Abstract

The attainment of maximal peak bone mass early on in life is one of the most important strategies for the prevention of osteoporosis in women. The aim of this study was to clarify the correlation between gains in body size in all growth phases in childhood and adult bone mass in women. The subjects were 86 female first-year university students, aged 18-21 years. We measured the subjects' bone mineral content (BMC) and bone mineral density (BMD) at the lumbar spine and the left hip, including the femoral neck, with dual energy X-ray absorptiometry. Each subject was measured for current height and weight. Height and weight at birth, and at 1.5, and 3 years were obtained from each maternity record book, and those between 6 and 18 years were obtained from their school health records. Other information, including physical activity and calcium intake, was obtained through an interview. Bivariate analysis showed that weight gains during the periods from birth to 1.5 years and from 9 to 12 years significantly correlated with both BMC and BMD values at any site. The stepwise method of multiple regression analysis showed that a weight gain during the period from birth to 1.5 years was significantly associated with BMC at the lumbar spine (P = 0.0001) and at the femoral neck (P = 0.0290) and with BMD at the lumbar spine (P = 0.0387).
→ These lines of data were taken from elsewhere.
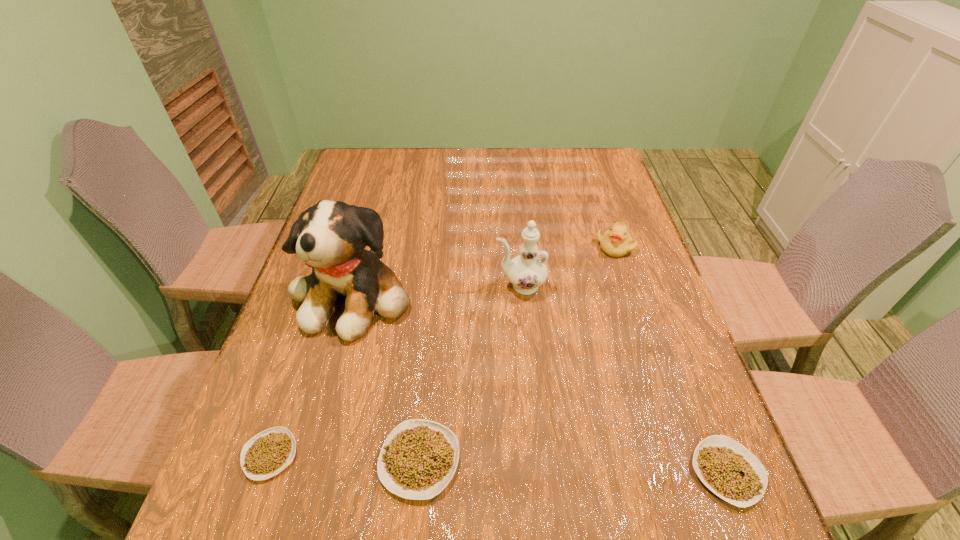 Image resolution: width=960 pixels, height=540 pixels. I want to click on the leftmost legume, so click(269, 452).

This screenshot has width=960, height=540. What are the coordinates of `the shortest object` in the screenshot? It's located at (269, 452).

The width and height of the screenshot is (960, 540). In order to click on the tallest legume in this screenshot , I will do `click(418, 459)`.

The image size is (960, 540). Find the location of `the fourth tallest object`. the fourth tallest object is located at coordinates (418, 459).

The height and width of the screenshot is (540, 960). Identify the location of the second shortest legume. (727, 468).

The width and height of the screenshot is (960, 540). What are the coordinates of `the rightmost legume` in the screenshot? It's located at (727, 468).

Where is `the third tallest object`? Image resolution: width=960 pixels, height=540 pixels. the third tallest object is located at coordinates (616, 242).

I want to click on puppy, so click(x=331, y=236).

Where is `chinaware`? chinaware is located at coordinates (526, 272).

I want to click on the third object from right to left, so [x=526, y=272]. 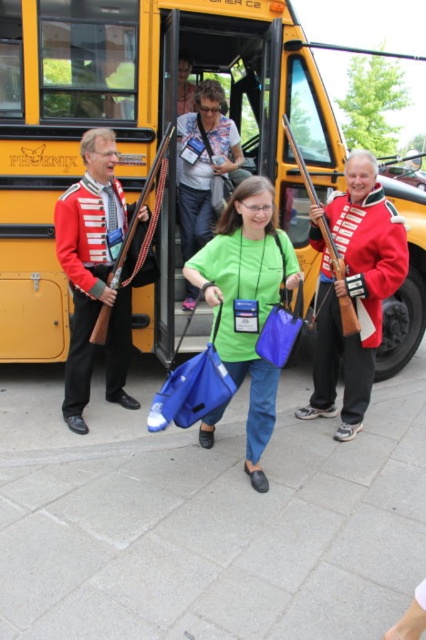 You are a photographer standing in front of the yellow matte school bus at center and the denim jacket at center. Which object is nearer to you?

The yellow matte school bus at center is closer to the viewer than the denim jacket at center, so the yellow matte school bus at center is nearer to you.

You are a photographer trying to capture a photo of the yellow matte school bus at center and the red wool coat at right from a distance. Which object will appear larger in your photo?

The yellow matte school bus at center will appear larger in the photo because it is taller than the red wool coat at right.

What object is located at the coordinate point (138, 124) in the image?

The point (138, 124) corresponds to the yellow matte school bus at center. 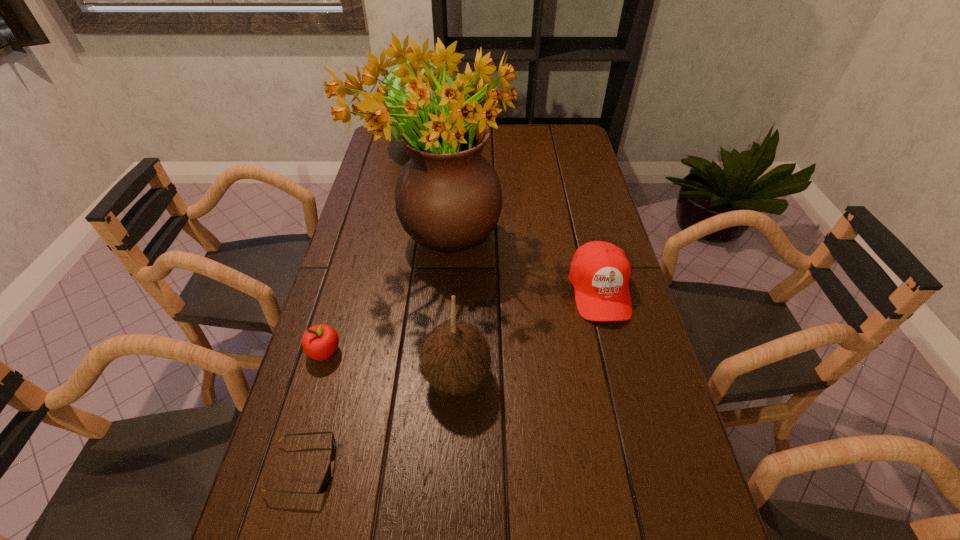 Where is `flower arrangement`? flower arrangement is located at coordinates (448, 197).

This screenshot has height=540, width=960. Find the location of `the farthest object`. the farthest object is located at coordinates (395, 81).

The width and height of the screenshot is (960, 540). I want to click on the fifth shortest object, so (x=395, y=81).

You are a GUI agent. You are given a task and a screenshot of the screen. Output one action in this format:
    pyautogui.click(x=<x>, y=<y>)
    Task: Click on the fourth shortest object
    
    Given the screenshot: What is the action you would take?
    pyautogui.click(x=455, y=358)

Locate an element on the screen. The width and height of the screenshot is (960, 540). the rightmost object is located at coordinates (600, 271).

In order to click on baseball cap in this screenshot , I will do `click(600, 271)`.

You are a GUI agent. You are given a task and a screenshot of the screen. Output one action in this format:
    pyautogui.click(x=<x>, y=<y>)
    Task: Click on the second shortest object
    
    Given the screenshot: What is the action you would take?
    point(320,342)

Where is `the shortest object`? The image size is (960, 540). the shortest object is located at coordinates (325, 482).

This screenshot has width=960, height=540. Identify the location of sunglasses. (325, 482).

Find the location of a particular element. The height and width of the screenshot is (540, 960). vacant region located 0.360m on the front of the tallest object is located at coordinates (420, 417). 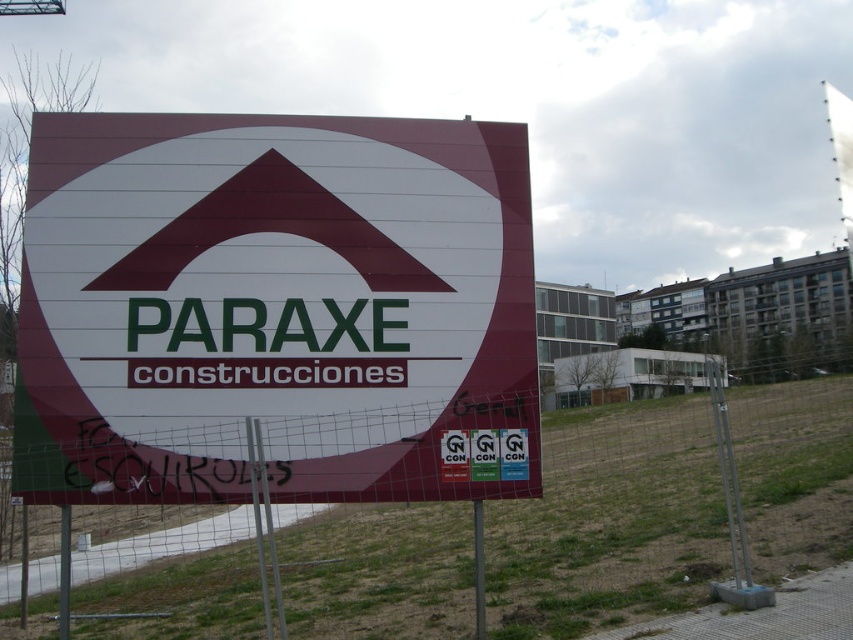 You are a delivery driver approaching the construction site. You see the maroon plastic sign at center and the metal mesh fence at center. Which object is closer to you as you approach?

The maroon plastic sign at center is closer to the viewer than the metal mesh fence at center, so the maroon plastic sign at center is closer to you as you approach.

You are standing in front of the construction site and see the maroon plastic sign at center. If you want to locate it precisely on a coordinate system where the bottom left corner is the origin, what are its coordinates?

The maroon plastic sign at center is located at coordinates point [273,305].

Based on the photo, you are a delivery driver approaching the construction site and see the maroon plastic sign at center and the metal mesh fence at center. Which object is shorter in height?

The maroon plastic sign at center is not as tall as the metal mesh fence at center, so the maroon plastic sign at center is shorter in height. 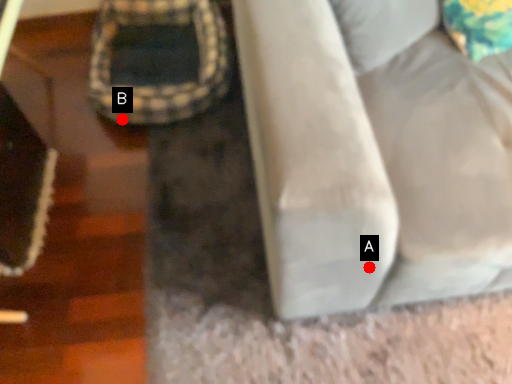 Question: Two points are circled on the image, labeled by A and B beside each circle. Among these points, which one is nearest to the camera?

Choices:
 (A) A is closer
 (B) B is closer

Answer: (A) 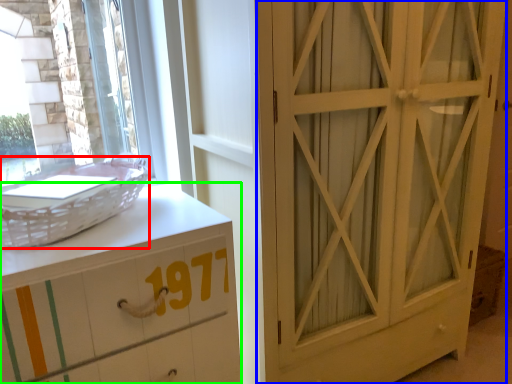 Question: Based on their relative distances, which object is nearer to basket (highlighted by a red box)? Choose from door (highlighted by a blue box) and chest of drawers (highlighted by a green box).

Choices:
 (A) door
 (B) chest of drawers

Answer: (B)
Birth weight was significantly associated with BMC at the lumbar spine (P = 0.0474) and the total hip (P = 0.0352), and weight gain during the period from 9 to 12 years was significantly associated with BMC at the femoral neck (P = 0.0376). In conclusion, birth weight and weight gain in infancy are important determinants of bone mass in young women. Additionally, a girl's prepubertal growth spurt is likely to be a key phase for the acquisition of bone mass in relation to body weight. Our findings suggest that osteoporosis prevention programs may need to start very early in the life cycle.